# Scorpion exoskeleton?



## CJDeeds (Nov 1, 2014)

Hello, I am in the process of designing my giant scorpion for next year's display. I have pretty much figured out the internal support structure, the body will be carved from foam (still deciding between pink foam vs. upholstery). The hang-up that I am having is making the scorpion appear as if it had an exoskeleton. Would a plastic corpsing technique work for this?


----------



## Bone Dancer (Oct 7, 2005)

If you are going for the armor plate look which most scorpions have, you may want to do separate plates using chicken wire as a base, covered with mache, or do a multi layered plastic covering with trash bags and a heat gun over the chicken wire. The soft body parts carved from upholstery foam would look realistic and easier to work with then hard foam.
How big is this guy going to be?


----------



## CJDeeds (Nov 1, 2014)

I like thithe spider that he is based off of had a body width of roughly 12", he will be slightly wider. legs will probably be close to 5 foot long. he will be roughly 3.5 to 4 feet long from tip of head to base of tail.


----------



## CJDeeds (Nov 1, 2014)

sorry posted before I finished. I like the idea of the chicken wire for a structure, would help to keep the weight down while providing rigidity.


----------



## Lord Homicide (May 11, 2012)

Your paint and sheen are key to make a convincing exoskeleton. Eggshell or satin sheen. Material could be chicken wire and paper clay to sculpt plates. Once you've got the rough shape, lightly sand the paper clay down to profile. Prime, paint then seal.


----------



## Bascombe (May 18, 2010)

I used a product the other day to make Mandalorian armor. It's called expanded PVC and comes in a 4'X8' sheet for about 55 bucks. cut out the shapes, hit it with the heat gun and bend and shape until it works.
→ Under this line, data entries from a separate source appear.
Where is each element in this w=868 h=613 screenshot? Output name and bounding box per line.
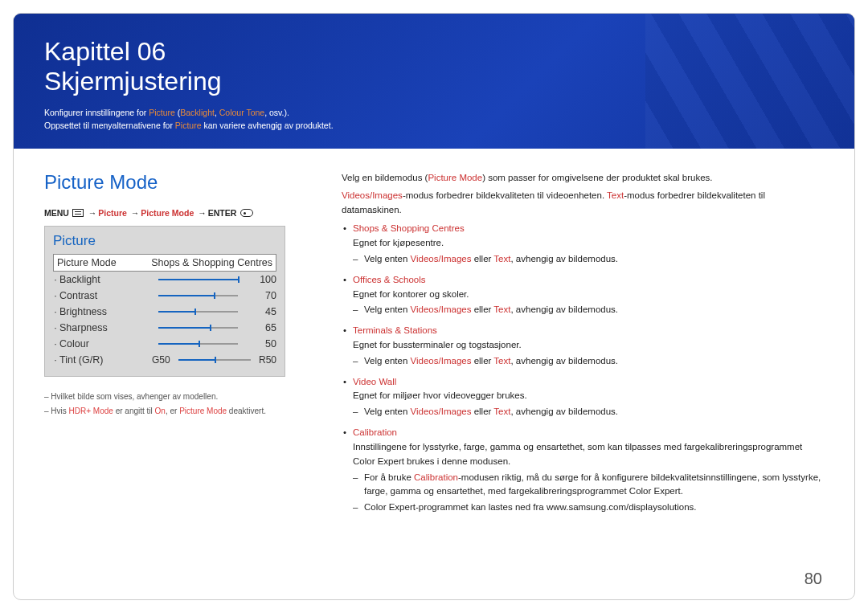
p2-vi: Videos/Images <box>342 190 403 200</box>
fn2-on: On <box>155 407 166 415</box>
enter-icon <box>240 209 253 217</box>
menu-path: MENU →Picture →Picture Mode →ENTER <box>44 208 309 218</box>
osd-row-value: 45 <box>244 306 276 317</box>
calibration-sub1: For å bruke Calibration-modusen riktig, … <box>353 471 824 500</box>
osd-row: ·Backlight100 <box>53 272 276 288</box>
osd-row-value: 50 <box>244 338 276 349</box>
fn2-pm: Picture Mode <box>179 407 227 415</box>
mode-item-line: Egnet for miljøer hvor videovegger bruke… <box>353 390 527 400</box>
arrow-icon: → <box>131 208 140 218</box>
osd-row-label: Brightness <box>59 306 152 317</box>
mode-item-line: Egnet for kjøpesentre. <box>353 238 444 247</box>
mode-list: Shops & Shopping CentresEgnet for kjøpes… <box>342 222 824 515</box>
osd-row-label: Sharpness <box>59 322 152 333</box>
path-picture-mode: Picture Mode <box>141 208 194 218</box>
mode-item-title: Offices & Schools <box>353 275 426 284</box>
p1-pre: Velg en bildemodus ( <box>342 173 428 182</box>
mode-item-title: Calibration <box>353 427 397 437</box>
mode-item-line: Innstillingene for lysstyrke, farge, gam… <box>353 442 802 466</box>
hero-banner: Kapittel 06 Skjermjustering Konfigurer i… <box>14 14 854 149</box>
right-p1: Velg en bildemodus (Picture Mode) som pa… <box>342 171 824 186</box>
left-column: Picture Mode MENU →Picture →Picture Mode… <box>44 171 309 521</box>
menu-grid-icon <box>72 209 84 217</box>
osd-row-value: 70 <box>244 290 276 301</box>
osd-tint-left: G50 <box>152 354 170 366</box>
fn2-hdr: HDR+ Mode <box>69 407 113 415</box>
arrow-icon: → <box>198 208 207 218</box>
mode-item: Offices & SchoolsEgnet for kontorer og s… <box>342 273 824 317</box>
p2-tx: Text <box>607 190 624 200</box>
osd-row-label: Contrast <box>59 290 152 301</box>
dot-icon: · <box>53 322 58 333</box>
page-number: 80 <box>805 570 822 588</box>
osd-title: Picture <box>53 233 276 249</box>
osd-row: ·Brightness45 <box>53 304 276 320</box>
chapter-title: Skjermjustering <box>44 67 824 96</box>
osd-selected-label: Picture Mode <box>57 257 145 268</box>
chapter-label: Kapittel 06 <box>44 38 824 66</box>
dot-icon: · <box>53 338 58 349</box>
osd-tint-right: R50 <box>259 354 276 366</box>
dot-icon: · <box>53 290 58 301</box>
mode-item: Video WallEgnet for miljøer hvor videove… <box>342 375 824 419</box>
osd-row: ·Sharpness65 <box>53 320 276 336</box>
osd-row-label: Colour <box>59 338 152 349</box>
mode-item-title: Video Wall <box>353 377 396 386</box>
fn2-mid2: , er <box>166 407 179 415</box>
right-p2: Videos/Images-modus forbedrer bildekvali… <box>342 189 824 218</box>
osd-preview: Picture Picture Mode Shops & Shopping Ce… <box>44 226 285 377</box>
mode-item-line: Egnet for bussterminaler og togstasjoner… <box>353 340 522 349</box>
mode-item-title: Terminals & Stations <box>353 325 437 335</box>
mode-item: Shops & Shopping CentresEgnet for kjøpes… <box>342 222 824 266</box>
osd-row-slider <box>158 327 238 329</box>
osd-row: ·Colour50 <box>53 336 276 352</box>
mode-item-title: Shops & Shopping Centres <box>353 223 465 233</box>
mode-item-line: Egnet for kontorer og skoler. <box>353 289 469 299</box>
fn2-end: deaktivert. <box>227 407 266 415</box>
hero-description: Konfigurer innstillingene for Picture (B… <box>44 107 824 133</box>
page-frame: Kapittel 06 Skjermjustering Konfigurer i… <box>13 13 855 600</box>
hero-desc2-pic: Picture <box>175 121 202 130</box>
mode-item-sub: Velg enten Videos/Images eller Text, avh… <box>353 354 824 369</box>
mode-item-sub: Velg enten Videos/Images eller Text, avh… <box>353 252 824 267</box>
osd-row-picture-mode: Picture Mode Shops & Shopping Centres <box>53 254 276 272</box>
section-title: Picture Mode <box>44 171 309 194</box>
p1-end: ) som passer for omgivelsene der produkt… <box>482 173 712 182</box>
footnote-2: Hvis HDR+ Mode er angitt til On, er Pict… <box>44 404 309 419</box>
menu-label: MENU <box>44 208 69 218</box>
p1-pm: Picture Mode <box>428 173 482 182</box>
mode-item-calibration: CalibrationInnstillingene for lysstyrke,… <box>342 426 824 515</box>
dot-icon: · <box>53 306 58 317</box>
osd-row-value: 100 <box>244 274 276 285</box>
hero-desc1-ct: Colour Tone <box>219 108 264 117</box>
mode-item: Terminals & StationsEgnet for busstermin… <box>342 324 824 368</box>
hero-desc2-pre: Oppsettet til menyalternativene for <box>44 121 175 130</box>
path-picture: Picture <box>98 208 127 218</box>
osd-row-slider <box>158 343 238 345</box>
fn2-pre: Hvis <box>51 407 68 415</box>
footnotes: Hvilket bilde som vises, avhenger av mod… <box>44 390 309 419</box>
osd-row-value: 65 <box>244 322 276 333</box>
osd-row-label: Backlight <box>59 274 152 285</box>
hero-desc1-end: , osv.). <box>264 108 289 117</box>
hero-desc2-end: kan variere avhengig av produktet. <box>202 121 334 130</box>
osd-row-slider <box>158 295 238 296</box>
footnote-1: Hvilket bilde som vises, avhenger av mod… <box>44 390 309 404</box>
p2-mid: -modus forbedrer bildekvaliteten til vid… <box>403 190 607 200</box>
arrow-icon: → <box>88 208 97 218</box>
fn2-mid: er angitt til <box>113 407 155 415</box>
mode-item-sub: Velg enten Videos/Images eller Text, avh… <box>353 303 824 317</box>
calibration-sub2: Color Expert-programmet kan lastes ned f… <box>353 501 824 515</box>
osd-row-tint: · Tint (G/R) G50 R50 <box>53 352 276 368</box>
mode-item-sub: Velg enten Videos/Images eller Text, avh… <box>353 405 824 419</box>
hero-desc1-backlight: Backlight <box>180 108 215 117</box>
hero-desc1-pic: Picture <box>149 108 175 117</box>
osd-row-slider <box>158 279 238 280</box>
right-column: Velg en bildemodus (Picture Mode) som pa… <box>342 171 824 521</box>
osd-selected-value: Shops & Shopping Centres <box>145 257 272 268</box>
enter-label: ENTER <box>208 208 237 218</box>
osd-tint-slider <box>178 359 251 361</box>
osd-row-slider <box>158 311 238 313</box>
dot-icon: · <box>53 274 58 285</box>
dot-icon: · <box>53 354 58 366</box>
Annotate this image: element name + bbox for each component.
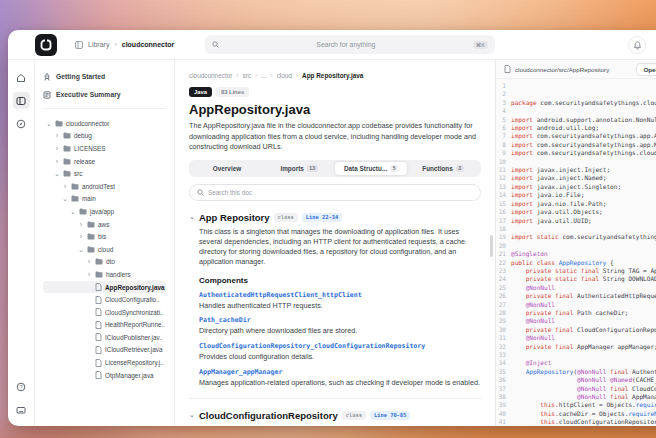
folder-icon xyxy=(87,233,95,240)
line-range-badge[interactable]: Line 70-85 xyxy=(370,411,410,420)
icon-rail: ? xyxy=(8,60,35,426)
class-badge: class xyxy=(342,411,366,420)
line-range-badge[interactable]: Line 22-34 xyxy=(302,213,342,222)
tree-item-label: CloudSynchronizati.. xyxy=(105,309,164,316)
breadcrumb-item-cloudconnector[interactable]: cloudconnector xyxy=(189,72,232,79)
breadcrumb-item-app-repository-java[interactable]: App Repository.java xyxy=(302,72,363,79)
notifications-button[interactable] xyxy=(628,36,646,54)
global-search-input[interactable]: Search for anything ⌘K xyxy=(205,35,495,54)
code-line: 7import com.securityandsafetythings.app.… xyxy=(496,132,656,140)
chevron-right-icon[interactable]: › xyxy=(78,233,84,240)
explore-icon[interactable] xyxy=(13,115,30,132)
chevron-down-icon[interactable]: ⌄ xyxy=(46,120,52,127)
section-text: This class is a singleton that manages t… xyxy=(189,227,481,268)
line-number: 17 xyxy=(496,217,511,225)
line-number: 25 xyxy=(496,284,511,292)
code-line: 16import java.util.Objects; xyxy=(496,208,656,216)
tree-item-label: ICloudPublisher.jav.. xyxy=(105,334,163,341)
code-line: 1 xyxy=(496,82,656,90)
breadcrumb-project[interactable]: cloudconnector xyxy=(122,41,175,48)
tree-item-handlers[interactable]: ›handlers xyxy=(43,268,166,281)
code-line: 37 @NonNull final CloudCon xyxy=(496,385,656,393)
code-line: 6import android.util.Log; xyxy=(496,124,656,132)
chevron-down-icon: ⌄ xyxy=(189,213,195,221)
library-pane-icon[interactable] xyxy=(13,92,30,109)
breadcrumb-library[interactable]: Library xyxy=(88,41,109,48)
sidebar-item-getting-started[interactable]: Getting Started xyxy=(43,69,166,84)
tree-item-otpmanager-java[interactable]: OtpManager.java xyxy=(43,369,166,382)
chevron-right-icon[interactable]: › xyxy=(62,183,68,190)
tree-item-licenses[interactable]: ›LICENSES xyxy=(43,142,166,155)
component-link[interactable]: Path_cacheDir xyxy=(199,316,481,324)
code-line: 4 xyxy=(496,107,656,115)
chevron-down-icon[interactable]: ⌄ xyxy=(70,208,76,215)
tab-overview[interactable]: Overview xyxy=(191,162,263,175)
tree-item-icloudretriever-java[interactable]: ICloudRetriever.java xyxy=(43,344,166,357)
tree-item-label: bis xyxy=(98,233,106,240)
tree-item-src[interactable]: ⌄src xyxy=(43,167,166,180)
folder-icon xyxy=(87,233,95,240)
tree-item-cloudconnector[interactable]: ⌄cloudconnector xyxy=(43,117,166,130)
code-line: 15import java.nio.file.Path; xyxy=(496,200,656,208)
doc-search-input[interactable]: Search this doc xyxy=(189,184,481,201)
breadcrumb-item-[interactable]: ... xyxy=(261,72,266,79)
code-line: 10 xyxy=(496,158,656,166)
tree-item-healthreportrunne[interactable]: HealthReportRunne.. xyxy=(43,319,166,332)
content-scrollbar[interactable] xyxy=(490,235,493,257)
tree-item-licenserepository-j[interactable]: LicenseRepository.j.. xyxy=(43,356,166,369)
section-header[interactable]: ⌄ App Repository class Line 22-34 xyxy=(189,212,481,223)
chevron-down-icon[interactable]: ⌄ xyxy=(62,195,68,202)
component-link[interactable]: AppManager_appManager xyxy=(199,368,481,376)
file-icon xyxy=(504,65,511,73)
tree-item-dto[interactable]: ›dto xyxy=(43,256,166,269)
tree-item-aws[interactable]: ›aws xyxy=(43,218,166,231)
tree-item-cloudsynchronizati[interactable]: CloudSynchronizati.. xyxy=(43,306,166,319)
breadcrumb-separator: › xyxy=(255,72,257,79)
tab-label: Imports xyxy=(280,165,303,172)
tree-item-cloudconfiguratio[interactable]: CloudConfiguratio.. xyxy=(43,293,166,306)
breadcrumb-item-cloud[interactable]: cloud xyxy=(277,72,292,79)
code-line: 24 private static final String DOWNLOAD_ xyxy=(496,275,656,283)
tree-item-release[interactable]: ›release xyxy=(43,155,166,168)
component-link[interactable]: CloudConfigurationRepository_cloudConfig… xyxy=(199,342,481,350)
tree-item-java-app[interactable]: ⌄java/app xyxy=(43,205,166,218)
tree-item-debug[interactable]: ›debug xyxy=(43,130,166,143)
tree-item-cloud[interactable]: ⌄cloud xyxy=(43,243,166,256)
tree-item-main[interactable]: ⌄main xyxy=(43,193,166,206)
breadcrumb-item-src[interactable]: src xyxy=(242,72,251,79)
tree-item-apprepository-java[interactable]: AppRepository.java xyxy=(43,281,166,294)
code-text: private final AppManager appManager; xyxy=(511,343,656,351)
sidebar-item-executive-summary[interactable]: Executive Summary xyxy=(43,87,166,102)
chevron-right-icon[interactable]: › xyxy=(86,271,92,278)
line-number: 1 xyxy=(496,82,511,90)
app-logo-icon[interactable] xyxy=(35,34,57,56)
code-viewer[interactable]: 123package com.securityandsafetythings.c… xyxy=(496,79,656,426)
tree-item-bis[interactable]: ›bis xyxy=(43,230,166,243)
tab-imports[interactable]: Imports13 xyxy=(263,162,335,175)
code-line: 36 @NonNull @Named(CACHE_D xyxy=(496,376,656,384)
code-line: 35 AppRepository(@NonNull final Authenti xyxy=(496,368,656,376)
help-icon[interactable]: ? xyxy=(13,378,30,395)
tree-item-icloudpublisher-jav[interactable]: ICloudPublisher.jav.. xyxy=(43,331,166,344)
chevron-right-icon[interactable]: › xyxy=(54,158,60,165)
line-number: 16 xyxy=(496,208,511,216)
chevron-right-icon[interactable]: › xyxy=(78,221,84,228)
component-link[interactable]: AuthenticatedHttpRequestClient_httpClien… xyxy=(199,291,481,299)
chevron-down-icon[interactable]: ⌄ xyxy=(54,170,60,177)
file-icon xyxy=(95,308,102,316)
tree-item-androidtest[interactable]: ›androidTest xyxy=(43,180,166,193)
tab-data-structu[interactable]: Data Structu...5 xyxy=(335,162,407,175)
shortcuts-icon[interactable] xyxy=(13,401,30,418)
home-icon[interactable] xyxy=(13,69,30,86)
chevron-down-icon[interactable]: ⌄ xyxy=(78,246,84,253)
line-number: 40 xyxy=(496,410,511,418)
chevron-right-icon[interactable]: › xyxy=(86,258,92,265)
line-number: 12 xyxy=(496,174,511,182)
tree-item-label: main xyxy=(82,195,96,202)
open-new-button[interactable]: Open new xyxy=(636,63,656,76)
chevron-right-icon[interactable]: › xyxy=(54,132,60,139)
tab-functions[interactable]: Functions3 xyxy=(407,162,479,175)
search-icon xyxy=(212,41,219,48)
section-header[interactable]: ⌄ CloudConfigurationRepository class Lin… xyxy=(189,410,481,421)
chevron-right-icon[interactable]: › xyxy=(54,145,60,152)
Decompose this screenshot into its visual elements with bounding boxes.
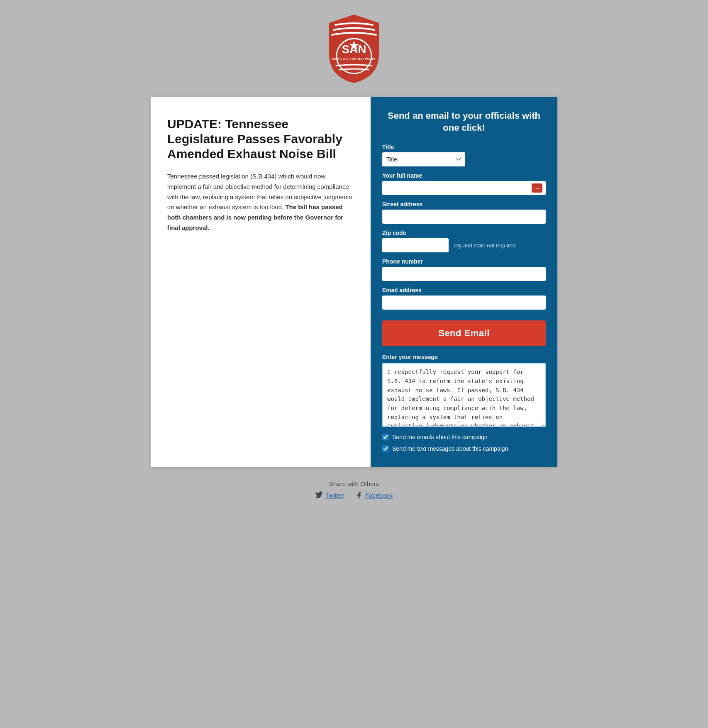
logo-container: SAN SEMA ACTION NETWORK — [327, 12, 381, 85]
zip-note: city and state not required — [454, 242, 516, 249]
autofill-icon-dots: ··· — [534, 185, 540, 191]
left-panel: UPDATE: Tennessee Legislature Passes Fav… — [151, 97, 371, 467]
fullname-group: Your full name ··· — [382, 172, 546, 195]
phone-label: Phone number — [382, 258, 546, 265]
fullname-wrapper: ··· — [382, 181, 546, 195]
share-title: Share with Others — [329, 480, 379, 487]
message-label: Enter your message — [382, 354, 546, 360]
share-links: Twitter Facebook — [315, 491, 393, 499]
email-label: Email address — [382, 287, 546, 293]
facebook-icon — [355, 491, 363, 499]
checkbox-texts-label: Send me text messages about this campaig… — [392, 445, 508, 452]
title-select[interactable]: Title Mr. Mrs. Ms. Dr. — [382, 152, 465, 166]
fullname-label: Your full name — [382, 172, 546, 179]
email-group: Email address — [382, 287, 546, 310]
twitter-link[interactable]: Twitter — [315, 491, 344, 499]
street-input[interactable] — [382, 210, 546, 224]
right-panel: Send an email to your officials with one… — [371, 97, 557, 467]
share-section: Share with Others Twitter Facebook — [315, 480, 393, 499]
article-body: Tennessee passed legislation (S.B.434) w… — [167, 171, 354, 233]
svg-text:SEMA ACTION NETWORK: SEMA ACTION NETWORK — [332, 57, 376, 60]
zip-group: Zip code city and state not required — [382, 230, 546, 252]
fullname-input[interactable] — [382, 181, 546, 195]
twitter-label: Twitter — [325, 492, 344, 499]
street-group: Street address — [382, 201, 546, 224]
facebook-link[interactable]: Facebook — [355, 491, 393, 499]
message-textarea[interactable]: I respectfully request your support for … — [382, 363, 546, 427]
title-label: Title — [382, 144, 546, 150]
zip-label: Zip code — [382, 230, 546, 236]
article-title: UPDATE: Tennessee Legislature Passes Fav… — [167, 117, 354, 161]
checkbox-texts[interactable] — [382, 445, 389, 452]
checkbox-texts-row: Send me text messages about this campaig… — [382, 445, 546, 452]
zip-input[interactable] — [382, 238, 449, 252]
title-group: Title Title Mr. Mrs. Ms. Dr. — [382, 144, 546, 166]
phone-input[interactable] — [382, 267, 546, 281]
zip-row: city and state not required — [382, 238, 546, 252]
checkbox-emails[interactable] — [382, 434, 389, 440]
autofill-button[interactable]: ··· — [532, 183, 542, 193]
twitter-icon — [315, 491, 323, 499]
san-logo: SAN SEMA ACTION NETWORK — [327, 12, 381, 85]
phone-group: Phone number — [382, 258, 546, 281]
send-email-button[interactable]: Send Email — [382, 320, 546, 346]
form-heading: Send an email to your officials with one… — [382, 110, 546, 134]
checkbox-emails-label: Send me emails about this campaign — [392, 434, 488, 440]
checkbox-emails-row: Send me emails about this campaign — [382, 434, 546, 440]
street-label: Street address — [382, 201, 546, 208]
email-input[interactable] — [382, 296, 546, 310]
message-group: Enter your message I respectfully reques… — [382, 354, 546, 429]
main-card: UPDATE: Tennessee Legislature Passes Fav… — [151, 97, 557, 467]
facebook-label: Facebook — [365, 492, 393, 499]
Pretty cool stuff. Was introduced to it by a buddy of mine. He wanted the mandalorian armor and I had a heat gun.


----------



## CJDeeds (Nov 1, 2014)

thanks for the ideas. i think i'm just going to have to do a couple of different samples and figure out what will work the best.


----------



## Oaklawn Crematory (Oct 25, 2014)

Great ideas...Looking forward to seeing the final product!


----------



## Abunai (Oct 28, 2007)

Have you thought of using L200 foam?
You wouldn't be carving the foam so much as you'd be cutting out and shaping plates of foam. 
We buy the L200 floor pads from Harbor Freight for making armor and other such items. Here is a picture of a Steam Punk Spider we made from L200 this last Halloween:


----------



## CJDeeds (Nov 1, 2014)

Abunai, I just saw your post. I might have to look into that. I want something relatively light weight, that I can also store easily.


----------



## Georgeb68 (Mar 26, 2013)

I could send you some EVA strips, you could try some and then maybe trade for some?


----------